Momma? Omigod, what is she trying to do, get ‘em to
shoot
me down? Numb with dread, I turn, and something sharp pierces my sock. I hop up with a yelp, losing my balance—and the past fourteen years crawl, not flash, through my brain as I dangle one-handed from the metal rung.
Tick-tock, tick-tock
—and then my fingers slip, and I land in the driveway in a smattering of ice and glass.

Momma grabs my head. “Look what you done,” she snarls at the cop.

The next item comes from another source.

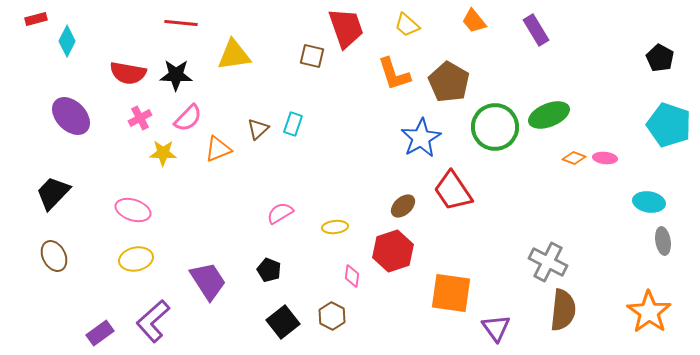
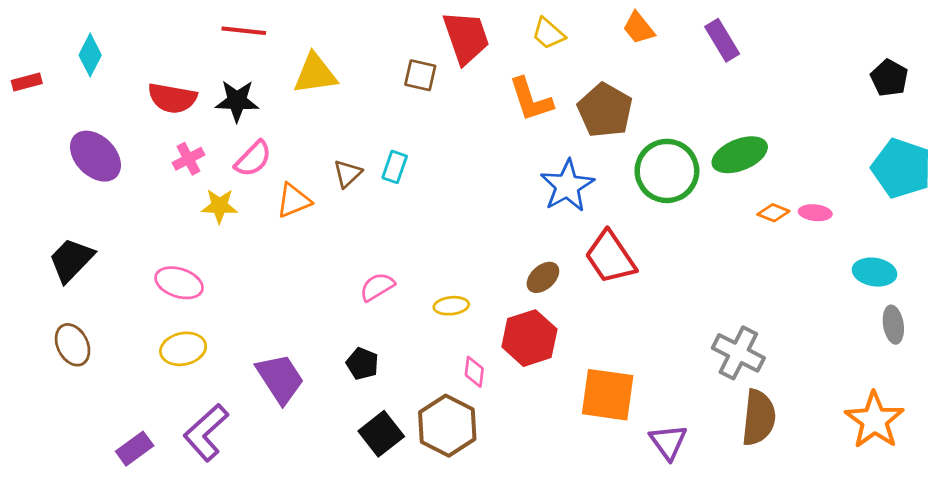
red rectangle: (36, 19) -> (27, 82), moved
brown hexagon: (332, 316) -> (447, 426), size x1.6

Stunned by the fall, astonished to be alive, all I can do is watch my own blood ooze into the snow, distantly wondering where all the glass came from. Not
my
window. Jerome’s?

The cop wanders closer and tries to make nice in one of those calm, funny voices reserved for mad dogs and mental patients. “Ma’am, the paramedics will look at her as soon as they get a chance.”

“She could be dead by then, you son-of-a—”

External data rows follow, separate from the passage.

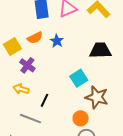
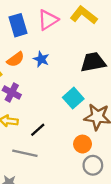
black line: (44, 100) -> (38, 130), turned 32

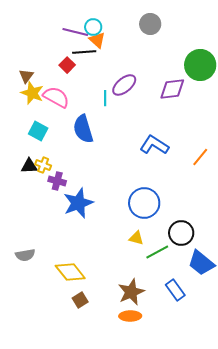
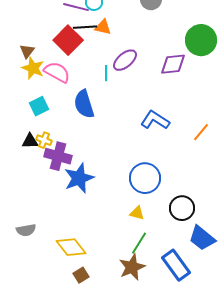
orange triangle: (97, 40) -> (103, 27), moved, turned -30
red square: (67, 65) -> (68, 40), size x1.8
cyan square: (38, 131) -> (39, 106), turned 36
purple cross: (57, 181) -> (58, 156), size x1.5
green line: (157, 252) -> (139, 243), moved, turned -30
blue rectangle: (175, 290) -> (176, 265), size x1.4

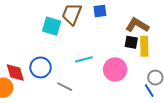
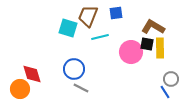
cyan line: (84, 59) -> (100, 37), moved
blue circle: (40, 67) -> (74, 69), moved
pink circle: (115, 69) -> (131, 52), moved

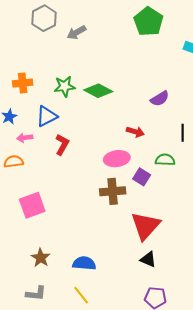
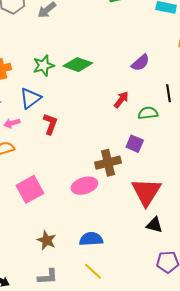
red arrow: (135, 132) -> (121, 100), turned -60
pink ellipse: (117, 159) -> (84, 186), moved
green semicircle: (165, 160) -> (148, 113), moved

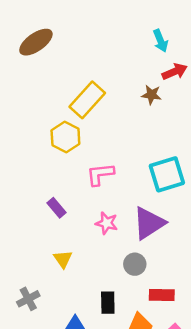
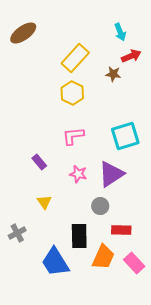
yellow rectangle: (87, 100) -> (75, 58), moved
yellow hexagon: (65, 137) -> (72, 93), moved
black rectangle: (108, 303) -> (79, 236), size x1.4

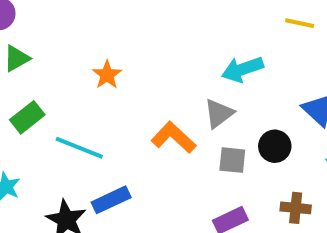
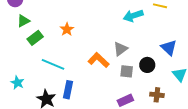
cyan arrow: (242, 69) -> (133, 16), moved
green rectangle: (27, 117) -> (35, 38), moved
blue rectangle: (111, 200) -> (68, 90), turned -54

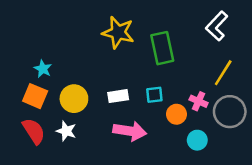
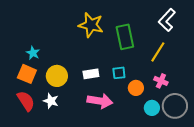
yellow line: (223, 73) -> (158, 52), moved
pink cross: (199, 101) -> (161, 81), moved
gray circle: (230, 112) -> (175, 106), moved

“Look, lady. We got a dead baby up there. Just get her out of the way, okay?”

Dead baby?

I try to speak, but nothing comes out.

20

Bright lights, poking hands, and disbelieving whispers.

“… drive-by shooting …”

“… drug deal gone bad …”

“… these streets kids, I swear …”

“… about a year old, I think. Right through the chest, poor thing.”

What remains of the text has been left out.